North Korea: U.S. Planning Nuclear Attack

Published September 21, 2005

| Associated Press

North Korea on Wednesday accused the United States of intending to disarm the communist country and then "crush it to death with nuclear weapons" — two days after a landmark disarmament agreement that was expected to ease tensions.

North Korea pledged to give up its nuclear weapons program in return for economic aid and security assurances at six-nation talks in Beijing on Monday — the first breakthrough in more than two years of negotiations.

However, the country's rhetoric since then has cast doubt on its commitment to the agreement and underscored its unpredictability, though none of its negotiating partners say they expect a breakdown in the disarmament talks, scheduled to continue in November.

"The ulterior intention of the United States talking about resolving the nuclear issue under the signboard of the six-party talks is as clear as daylight," the North's Rodong Sinmun newspaper said in a commentary carried by the official Korean Central News Agency.

"In a word, it intends to disarm and crush us to death with nuclear weapons," the commentary said.

Washington has repeatedly denied North Korean allegations that it is planning an attack.

Just hours after this week's agreement among the two Koreas, United States, China, Japan and Russia, North Korea threw its pledge into question when it said on Tuesday it wouldn't dismantle its nuclear weapons program unless Washington agrees to supply light-water reactors (search) for civilian power — a condition Washington already had rejected.

South Korea, which has pursued closer economic and political contacts with the rival North in recent years, interpreted the North's latest demand as a negotiating tactic.

"It seems [North Korea] has started laying the groundwork in advance of the next round of negotiations," South Korean envoy Song Min-soon (search) said, according to the Yonhap news agency.

The North demanded at the outset of six-party talks last week in Beijing that it be given a light-water reactor — a type less easily diverted for weapons use — in exchange for disarming. U.S. officials opposed the idea, maintaining North Korea could not be trusted with any nuclear program.

The issue was sidestepped in the agreement, with participants saying they would discuss it "at an appropriate time."

North Korea's negotiating partners made clear that the reactor could only be discussed after it carries out its pledge to rejoin the Nuclear Nonproliferation Treaty (search) and accepts inspections from the International Atomic Energy Agency (search).

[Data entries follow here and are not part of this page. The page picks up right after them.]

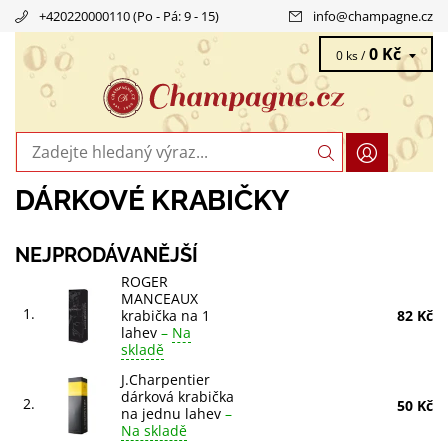
+420220000110 (Po - Pá: 9 - 15)
info
@
champagne.cz
0 Kč
0 ks /
DÁRKOVÉ KRABIČKY
NEJPRODÁVANĚJŠÍ
ROGER
MANCEAUX
1.
krabička na 1
82 Kč
lahev
–
Na
skladě
J.Charpentier
dárková krabička
2.
50 Kč
na jednu lahev
–
Na skladě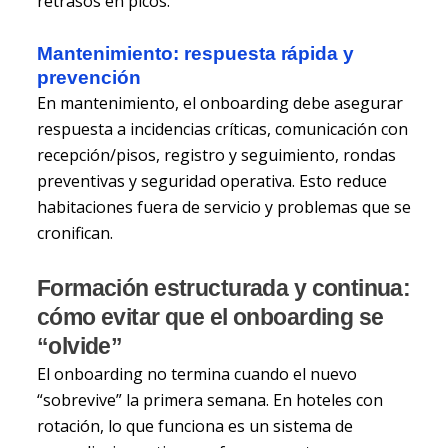
retrasos en picos.
Mantenimiento: respuesta rápida y
prevención
En mantenimiento, el onboarding debe asegurar
respuesta a incidencias críticas, comunicación con
recepción/pisos, registro y seguimiento, rondas
preventivas y seguridad operativa. Esto reduce
habitaciones fuera de servicio y problemas que se
cronifican.
Formación estructurada y continua:
cómo evitar que el onboarding se
“olvide”
El onboarding no termina cuando el nuevo
“sobrevive” la primera semana. En hoteles con
rotación, lo que funciona es un sistema de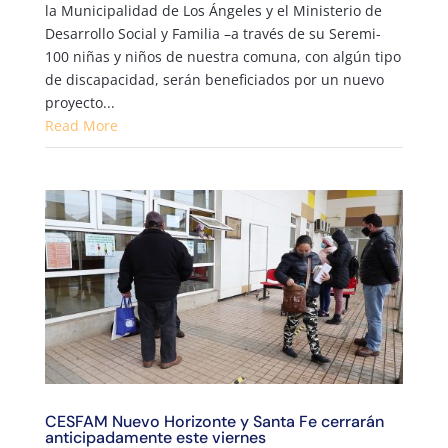
la Municipalidad de Los Ángeles y el Ministerio de
Desarrollo Social y Familia –a través de su Seremi-
100 niñas y niños de nuestra comuna, con algún tipo
de discapacidad, serán beneficiados por un nuevo
proyecto...
Read More
CESFAM Nuevo Horizonte y Santa Fe cerrarán
anticipadamente este viernes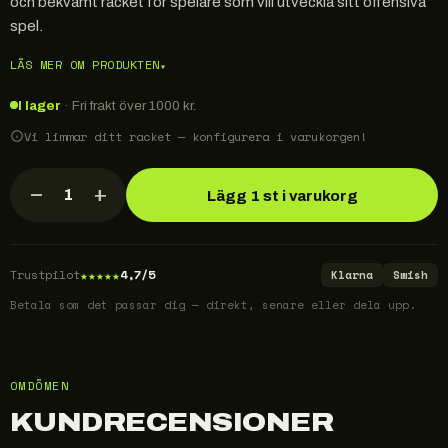
och bekvämt racket för spelare som vill utveckla sitt offensiva
spel.
LÄS MER OM PRODUKTEN
▾
I lager
· Fri frakt över 1000 kr.
Vi limmar ditt racket — konfigurera i varukorgen!
−
+
1
Lägg 1 st i varukorg
★
★
★
★
★
Trustpilot
4,7/5
Klarna
Swish
Betala som det passar dig — direkt, senare eller dela upp.
OMDÖMEN
KUNDRECENSIONER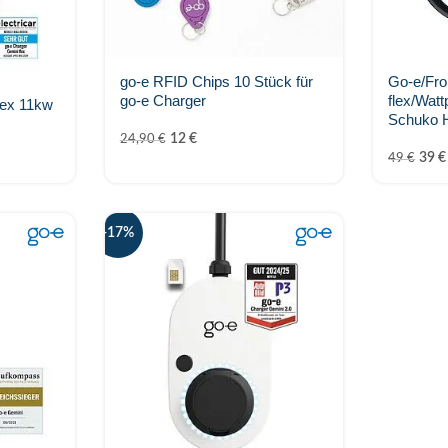
go-e RFID Chips 10 Stück für
Go-e/Fro
go-e Charger
flex/Watt
lex 11kw
Schuko 
12
€
24,90
€
39
€
49
€
-17%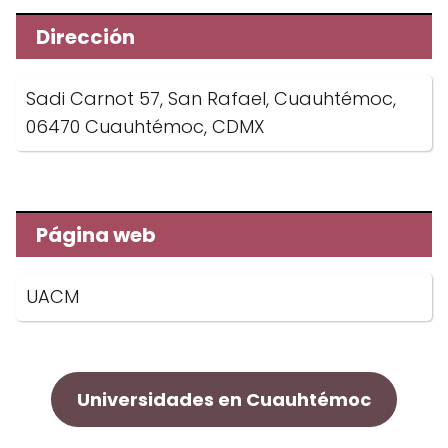
Dirección
Sadi Carnot 57, San Rafael, Cuauhtémoc,
06470 Cuauhtémoc, CDMX
Página web
UACM
Universidades en Cuauhtémoc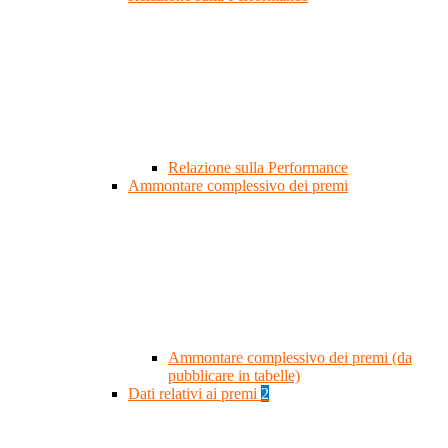
Relazione sulla Performance
Ammontare complessivo dei premi
Ammontare complessivo dei premi (da
pubblicare in tabelle)
Dati relativi ai premi
2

Nevertheless, the North chose to press the reactor issue a day later — essentially introducing a major condition on its pledge to disarm.

The United States said this was "not the agreement they signed" and China, which has hosted all four rounds of the six-party negotiations since 2003, urged all parties to stick to the agreement.

Chinese Foreign Ministry spokesman Qin Gang said he didn't think "North Korea has any misunderstanding" about the statement.

Monday's agreement had drawn praise around the world and raised hopes of resolving a standoff that has raised concerns of an arms race in northeast Asia.